Giselle Rímolo recuperó su libertad hace cinco años. Sin embargo, la mujer que fuera pareja de Silvio Soldán y estafó a numerosas personas, ahora se hace llamar Mónica Best en las redes sociales. Aunque en su perfil de Facebook utiliza su nombre real, Mónica Cristina María Rímolo, el apellido que promociona es uno de fantasía.
“Giselle Rímolo está usando su nombre verdadero, que es Mónica Cristina María Rímolo, pero ella se hace llamar en redes y en su emprendimiento como Mónica Best”, explicó Fernanda Iglesias durante el programa.
¿En qué trabaja ahora la ex falsa médica?
Lejos del mundo de la salud que simuló dominar, Rímolo se dedica actualmente al comercio de artículos de moda y belleza. Según la información difundida, vende “pelucas, pestañas postizas, ropa, zapatillas”. La panelista completó el panorama afirmando que la mujer “hace de todo un poco” en términos de emprendimientos.
Su vida transcurre entre las paredes de su hogar, con una marcada reclusión. “Lo que no hace es salir de su casa. No sale nunca de su casa. Es más, su casa no tiene timbre. No hay forma de contactarse”, agregó Iglesias, describiendo el hermetismo con el que se maneja.
Una vida privada entre polémicas y nuevos comienzos
La coquetería que siempre la caracterizó parece intacta. La panelista mostró una foto de cuerpo entero que Rímolo se habría tomado tras realizarse una lipoaspiración. En el ámbito sentimental, tiene un nuevo compañero llamado Diego.
La pareja vive en una casa ubicada en Torcuato que perteneció a Juan Gaineddú, quien fuera su abogado y expareja. Juntos intentaron un singular negocio para generar ingresos: alquilar la misma vivienda donde residen durante el día para que otras personas organicen eventos.

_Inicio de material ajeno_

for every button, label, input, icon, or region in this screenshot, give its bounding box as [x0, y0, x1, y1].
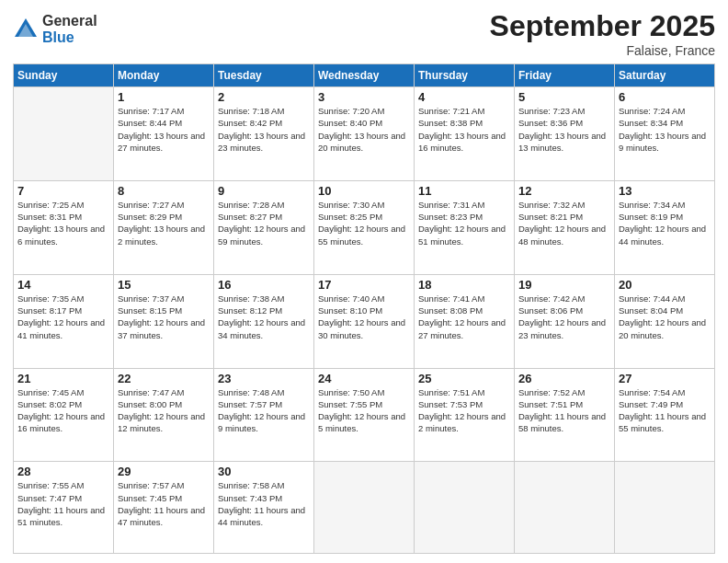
day-number: 14	[17, 278, 109, 292]
th-thursday: Thursday	[415, 64, 515, 87]
day-info: Sunrise: 7:35 AM Sunset: 8:17 PM Dayligh…	[17, 293, 109, 341]
calendar-table: Sunday Monday Tuesday Wednesday Thursday…	[13, 63, 715, 554]
day-info: Sunrise: 7:21 AM Sunset: 8:38 PM Dayligh…	[418, 105, 510, 154]
day-info: Sunrise: 7:40 AM Sunset: 8:10 PM Dayligh…	[318, 293, 410, 341]
table-row: 11Sunrise: 7:31 AM Sunset: 8:23 PM Dayli…	[415, 180, 515, 274]
table-row: 29Sunrise: 7:57 AM Sunset: 7:45 PM Dayli…	[114, 462, 214, 554]
day-number: 10	[318, 184, 410, 198]
logo-icon	[13, 17, 39, 42]
table-row: 1Sunrise: 7:17 AM Sunset: 8:44 PM Daylig…	[114, 87, 214, 181]
table-row: 20Sunrise: 7:44 AM Sunset: 8:04 PM Dayli…	[615, 274, 715, 368]
day-number: 11	[418, 184, 510, 198]
table-row: 15Sunrise: 7:37 AM Sunset: 8:15 PM Dayli…	[114, 274, 214, 368]
table-row: 3Sunrise: 7:20 AM Sunset: 8:40 PM Daylig…	[314, 87, 415, 181]
table-row: 17Sunrise: 7:40 AM Sunset: 8:10 PM Dayli…	[314, 274, 415, 368]
day-number: 4	[418, 90, 510, 104]
day-number: 8	[118, 184, 210, 198]
day-info: Sunrise: 7:48 AM Sunset: 7:57 PM Dayligh…	[218, 386, 310, 435]
table-row: 9Sunrise: 7:28 AM Sunset: 8:27 PM Daylig…	[214, 180, 314, 274]
day-number: 6	[619, 90, 711, 104]
table-row	[515, 462, 615, 554]
day-info: Sunrise: 7:27 AM Sunset: 8:29 PM Dayligh…	[118, 199, 210, 247]
day-number: 27	[619, 372, 711, 385]
day-number: 25	[418, 372, 510, 385]
th-monday: Monday	[114, 64, 214, 87]
day-info: Sunrise: 7:37 AM Sunset: 8:15 PM Dayligh…	[118, 293, 210, 341]
table-row: 24Sunrise: 7:50 AM Sunset: 7:55 PM Dayli…	[314, 368, 415, 462]
day-number: 3	[318, 90, 410, 104]
day-number: 29	[118, 465, 210, 478]
day-number: 5	[518, 90, 610, 104]
day-info: Sunrise: 7:34 AM Sunset: 8:19 PM Dayligh…	[619, 199, 711, 247]
table-row	[14, 87, 114, 181]
day-number: 21	[17, 372, 109, 385]
logo-text: General Blue	[42, 13, 97, 45]
day-info: Sunrise: 7:30 AM Sunset: 8:25 PM Dayligh…	[318, 199, 410, 247]
day-info: Sunrise: 7:57 AM Sunset: 7:45 PM Dayligh…	[118, 479, 210, 528]
table-row: 5Sunrise: 7:23 AM Sunset: 8:36 PM Daylig…	[515, 87, 615, 181]
logo-blue-text: Blue	[42, 29, 97, 46]
day-info: Sunrise: 7:42 AM Sunset: 8:06 PM Dayligh…	[518, 293, 610, 341]
day-info: Sunrise: 7:17 AM Sunset: 8:44 PM Dayligh…	[118, 105, 210, 154]
day-number: 9	[218, 184, 310, 198]
th-friday: Friday	[515, 64, 615, 87]
day-info: Sunrise: 7:54 AM Sunset: 7:49 PM Dayligh…	[619, 386, 711, 435]
table-row	[314, 462, 415, 554]
th-tuesday: Tuesday	[214, 64, 314, 87]
day-info: Sunrise: 7:20 AM Sunset: 8:40 PM Dayligh…	[318, 105, 410, 154]
table-row: 2Sunrise: 7:18 AM Sunset: 8:42 PM Daylig…	[214, 87, 314, 181]
day-number: 13	[619, 184, 711, 198]
th-wednesday: Wednesday	[314, 64, 415, 87]
day-number: 24	[318, 372, 410, 385]
day-info: Sunrise: 7:45 AM Sunset: 8:02 PM Dayligh…	[17, 386, 109, 435]
day-info: Sunrise: 7:24 AM Sunset: 8:34 PM Dayligh…	[619, 105, 711, 154]
day-info: Sunrise: 7:31 AM Sunset: 8:23 PM Dayligh…	[418, 199, 510, 247]
table-row: 28Sunrise: 7:55 AM Sunset: 7:47 PM Dayli…	[14, 462, 114, 554]
day-number: 1	[118, 90, 210, 104]
table-row: 8Sunrise: 7:27 AM Sunset: 8:29 PM Daylig…	[114, 180, 214, 274]
table-row: 22Sunrise: 7:47 AM Sunset: 8:00 PM Dayli…	[114, 368, 214, 462]
calendar-container: General Blue September 2025 Falaise, Fra…	[0, 0, 728, 563]
day-number: 26	[518, 372, 610, 385]
logo: General Blue	[13, 13, 97, 45]
table-row: 6Sunrise: 7:24 AM Sunset: 8:34 PM Daylig…	[615, 87, 715, 181]
day-number: 17	[318, 278, 410, 292]
day-number: 22	[118, 372, 210, 385]
day-info: Sunrise: 7:47 AM Sunset: 8:00 PM Dayligh…	[118, 386, 210, 435]
day-info: Sunrise: 7:32 AM Sunset: 8:21 PM Dayligh…	[518, 199, 610, 247]
day-info: Sunrise: 7:25 AM Sunset: 8:31 PM Dayligh…	[17, 199, 109, 247]
day-number: 16	[218, 278, 310, 292]
table-row: 23Sunrise: 7:48 AM Sunset: 7:57 PM Dayli…	[214, 368, 314, 462]
day-number: 30	[218, 465, 310, 478]
day-info: Sunrise: 7:44 AM Sunset: 8:04 PM Dayligh…	[619, 293, 711, 341]
table-row: 7Sunrise: 7:25 AM Sunset: 8:31 PM Daylig…	[14, 180, 114, 274]
logo-general-text: General	[42, 13, 97, 29]
day-number: 20	[619, 278, 711, 292]
table-row	[415, 462, 515, 554]
th-saturday: Saturday	[615, 64, 715, 87]
table-row: 4Sunrise: 7:21 AM Sunset: 8:38 PM Daylig…	[415, 87, 515, 181]
day-info: Sunrise: 7:18 AM Sunset: 8:42 PM Dayligh…	[218, 105, 310, 154]
table-row: 30Sunrise: 7:58 AM Sunset: 7:43 PM Dayli…	[214, 462, 314, 554]
table-row: 25Sunrise: 7:51 AM Sunset: 7:53 PM Dayli…	[415, 368, 515, 462]
table-row: 13Sunrise: 7:34 AM Sunset: 8:19 PM Dayli…	[615, 180, 715, 274]
table-row: 27Sunrise: 7:54 AM Sunset: 7:49 PM Dayli…	[615, 368, 715, 462]
table-row: 16Sunrise: 7:38 AM Sunset: 8:12 PM Dayli…	[214, 274, 314, 368]
day-number: 2	[218, 90, 310, 104]
day-info: Sunrise: 7:41 AM Sunset: 8:08 PM Dayligh…	[418, 293, 510, 341]
day-number: 18	[418, 278, 510, 292]
day-number: 23	[218, 372, 310, 385]
table-row: 21Sunrise: 7:45 AM Sunset: 8:02 PM Dayli…	[14, 368, 114, 462]
day-number: 28	[17, 465, 109, 478]
location: Falaise, France	[490, 43, 715, 58]
day-info: Sunrise: 7:58 AM Sunset: 7:43 PM Dayligh…	[218, 479, 310, 528]
title-block: September 2025 Falaise, France	[490, 9, 715, 58]
day-info: Sunrise: 7:38 AM Sunset: 8:12 PM Dayligh…	[218, 293, 310, 341]
table-row: 18Sunrise: 7:41 AM Sunset: 8:08 PM Dayli…	[415, 274, 515, 368]
header: General Blue September 2025 Falaise, Fra…	[13, 9, 715, 58]
month-title: September 2025	[490, 9, 715, 43]
th-sunday: Sunday	[14, 64, 114, 87]
day-number: 15	[118, 278, 210, 292]
day-number: 12	[518, 184, 610, 198]
table-row: 26Sunrise: 7:52 AM Sunset: 7:51 PM Dayli…	[515, 368, 615, 462]
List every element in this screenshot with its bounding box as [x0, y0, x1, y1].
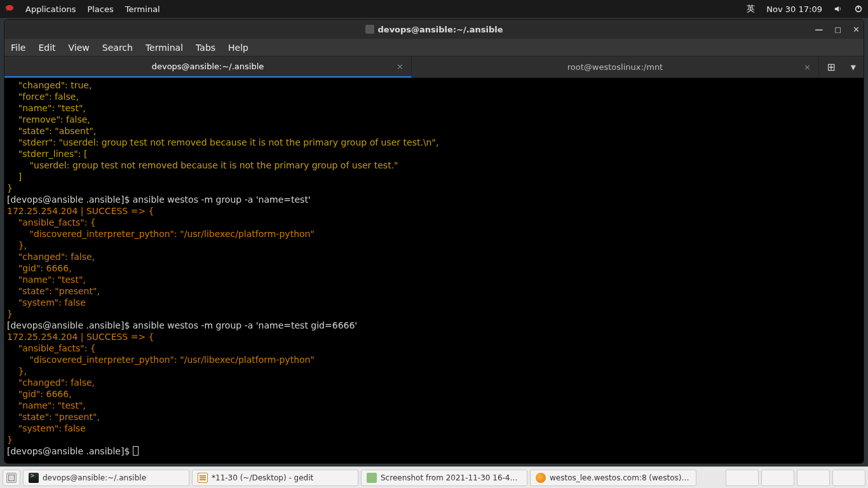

“Cobraban 100 mil pesos el día y las personas hacían fiestas, entonces los vecinos la denunciaron por ruidos molestos”, relató Iglesias. Este emprendimiento les trajo un nuevo conflicto con la ley, esta vez por las quejas de los residentes de la zona, demostrando que su vida continúa rodeada de polémica a pesar de su intento por mantenerse en las sombras.